(Stored records)
+ + + +
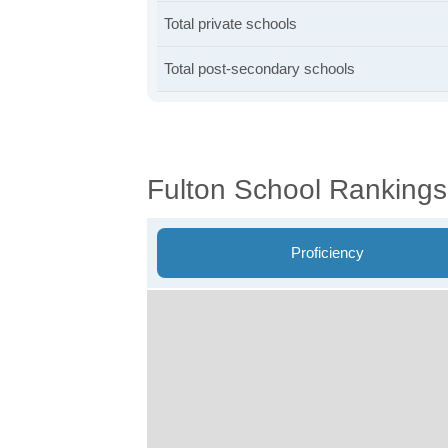
Total private schools
Total post-secondary schools
Fulton School Rankings
Proficiency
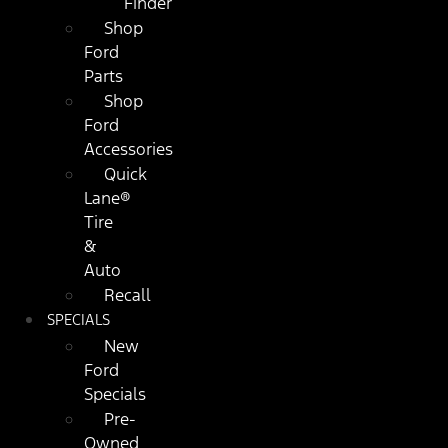
Finder
Shop
Ford
Parts
Shop
Ford
Accessories
Quick
Lane®
Tire
&
Auto
Recall
SPECIALS
New
Ford
Specials
Pre-
Owned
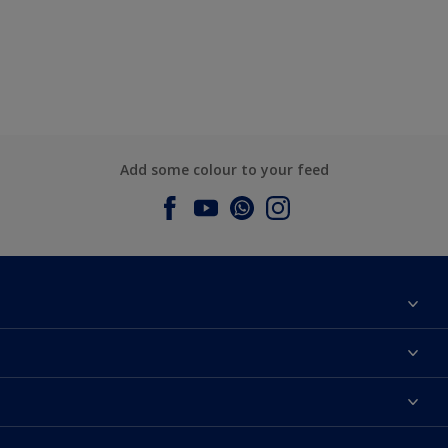
Add some colour to your feed
About Dulux
Contact us
Dulux Colours
Find a Dulux store
Products
Sitemap
Accessibility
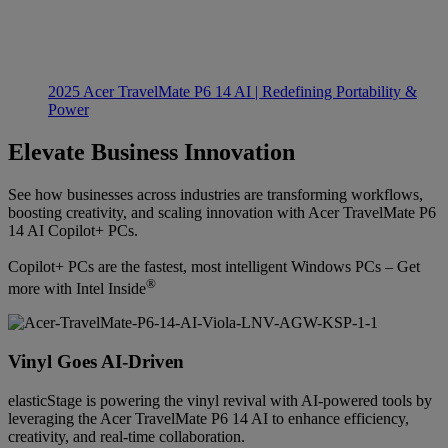
2025 Acer TravelMate P6 14 AI | Redefining Portability &
Power
Elevate Business Innovation
See how businesses across industries are transforming workflows,
boosting creativity, and scaling innovation with Acer TravelMate P6
14 AI Copilot+ PCs.
Copilot+ PCs are the fastest, most intelligent Windows PCs – Get
®
more with Intel Inside
Vinyl Goes AI-Driven
elasticStage is powering the vinyl revival with AI-powered tools by
leveraging the Acer TravelMate P6 14 AI to enhance efficiency,
creativity, and real-time collaboration.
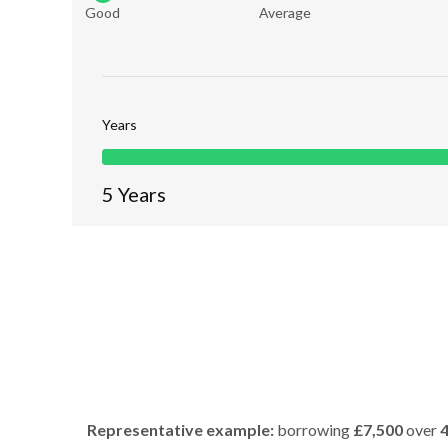
Good
Average
Years
5
Years
Representative example:
borrowing
£7,500
over
4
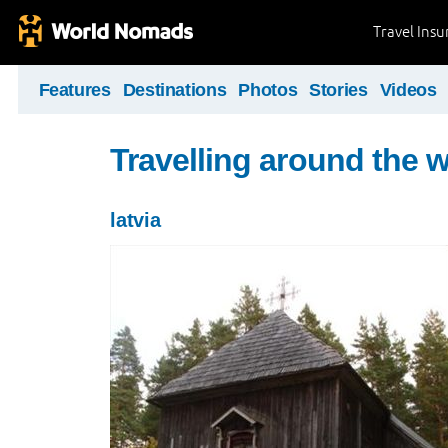
Travel Ins
Features
Destinations
Photos
Stories
Videos
Travelling around the 
latvia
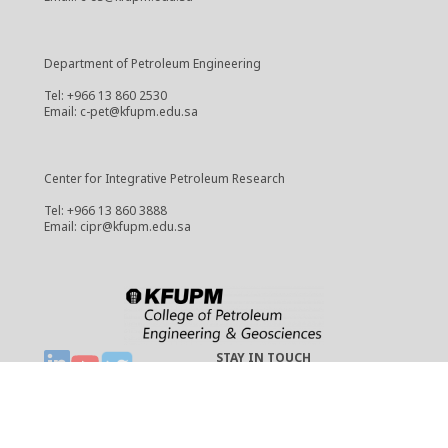
Department of Petroleum Engineering
Tel: +966 13 860 2530
Email: c-pet@kfupm.edu.sa
Center for Integrative Petroleum Research
Tel: +966 13 860 3888
Email: cipr@kfupm.edu.sa
STAY IN TOUCH
Copyright © 2021 CPG
cpg-webmaster@kfupm.edu.sa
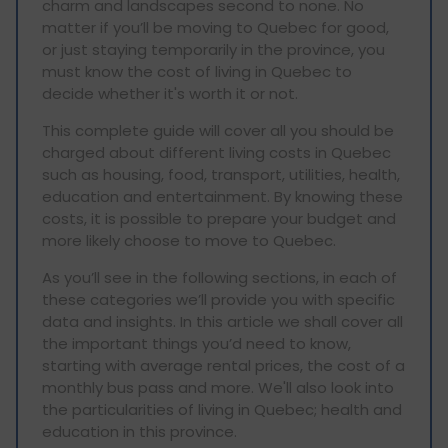
charm and landscapes second to none. No
matter if you’ll be moving to Quebec for good,
or just staying temporarily in the province, you
must know the cost of living in Quebec to
decide whether it's worth it or not.
This complete guide will cover all you should be
charged about different living costs in Quebec
such as housing, food, transport, utilities, health,
education and entertainment. By knowing these
costs, it is possible to prepare your budget and
more likely choose to move to Quebec.
As you’ll see in the following sections, in each of
these categories we’ll provide you with specific
data and insights. In this article we shall cover all
the important things you’d need to know,
starting with average rental prices, the cost of a
monthly bus pass and more. We'll also look into
the particularities of living in Quebec; health and
education in this province.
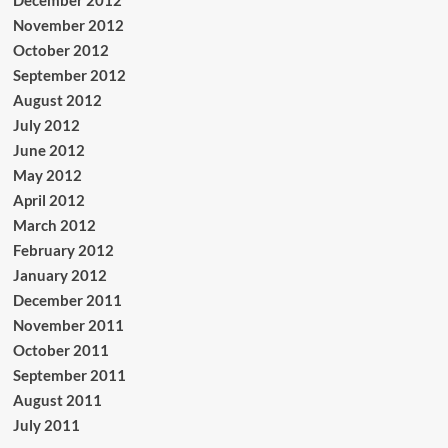
December 2012
November 2012
October 2012
September 2012
August 2012
July 2012
June 2012
May 2012
April 2012
March 2012
February 2012
January 2012
December 2011
November 2011
October 2011
September 2011
August 2011
July 2011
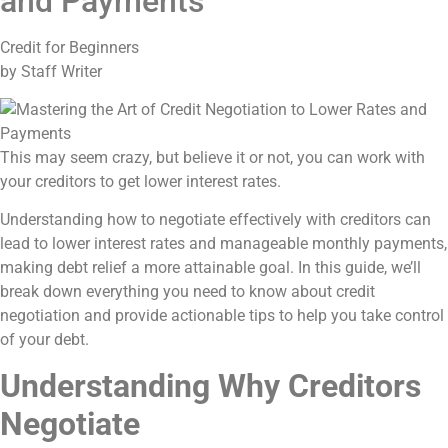
and Payments
Credit for Beginners
by Staff Writer
This may seem crazy, but believe it or not, you can work with
your creditors to get lower interest rates.
Understanding how to negotiate effectively with creditors can
lead to lower interest rates and manageable monthly payments,
making debt relief a more attainable goal. In this guide, we’ll
break down everything you need to know about credit
negotiation and provide actionable tips to help you take control
of your debt.
Understanding Why Creditors
Negotiate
+ + + +
▶ [What is being asked]
All records above need to be returned exactly. Omit the pictures.

▶ [Task output]
Total private schools
Total post-secondary schools
Fulton School Rankings
Proficiency
Finder
Shop
Ford
Parts
Shop
Ford
Accessories
Quick
Lane®
Tire
&
Auto
Recall
SPECIALS
New
Ford
Specials
Pre-
Owned
Add some colour to your feed
About Dulux
Contact us
Dulux Colours
Find a Dulux store
Products
Sitemap
Accessibility
2025 Acer TravelMate P6 14 AI | Redefining Portability &
Power
Elevate Business Innovation
See how businesses across industries are transforming workflows,
boosting creativity, and scaling innovation with Acer TravelMate P6
14 AI Copilot+ PCs.
Copilot+ PCs are the fastest, most intelligent Windows PCs – Get
®
more with Intel Inside
Vinyl Goes AI-Driven
elasticStage is powering the vinyl revival with AI-powered tools by
leveraging the Acer TravelMate P6 14 AI to enhance efficiency,
creativity, and real-time collaboration.
Good
Average
Years
5
Years
Representative example:
borrowing
£7,500
over
4
Travel Ins
Features
Destinations
Photos
Stories
Videos
Travelling around the 
latvia
Department of Petroleum Engineering
Tel: +966 13 860 2530
Email: c-pet@kfupm.edu.sa
Center for Integrative Petroleum Research
Tel: +966 13 860 3888
Email: cipr@kfupm.edu.sa
STAY IN TOUCH
Copyright © 2021 CPG
cpg-webmaster@kfupm.edu.sa
charm and landscapes second to none. No
matter if you’ll be moving to Quebec for good,
or just staying temporarily in the province, you
must know the cost of living in Quebec to
decide whether it's worth it or not.
This complete guide will cover all you should be
charged about different living costs in Quebec
such as housing, food, transport, utilities, health,
education and entertainment. By knowing these
costs, it is possible to prepare your budget and
more likely choose to move to Quebec.
As you’ll see in the following sections, in each of
these categories we’ll provide you with specific
data and insights. In this article we shall cover all
the important things you’d need to know,
starting with average rental prices, the cost of a
monthly bus pass and more. We'll also look into
the particularities of living in Quebec; health and
education in this province.
December 2012
November 2012
October 2012
September 2012
August 2012
July 2012
June 2012
May 2012
April 2012
March 2012
February 2012
January 2012
December 2011
November 2011
October 2011
September 2011
August 2011
July 2011
and Payments
Credit for Beginners
by Staff Writer
This may seem crazy, but believe it or not, you can work with
your creditors to get lower interest rates.
Understanding how to negotiate effectively with creditors can
lead to lower interest rates and manageable monthly payments,
making debt relief a more attainable goal. In this guide, we’ll
break down everything you need to know about credit
negotiation and provide actionable tips to help you take control
of your debt.
Understanding Why Creditors
Negotiate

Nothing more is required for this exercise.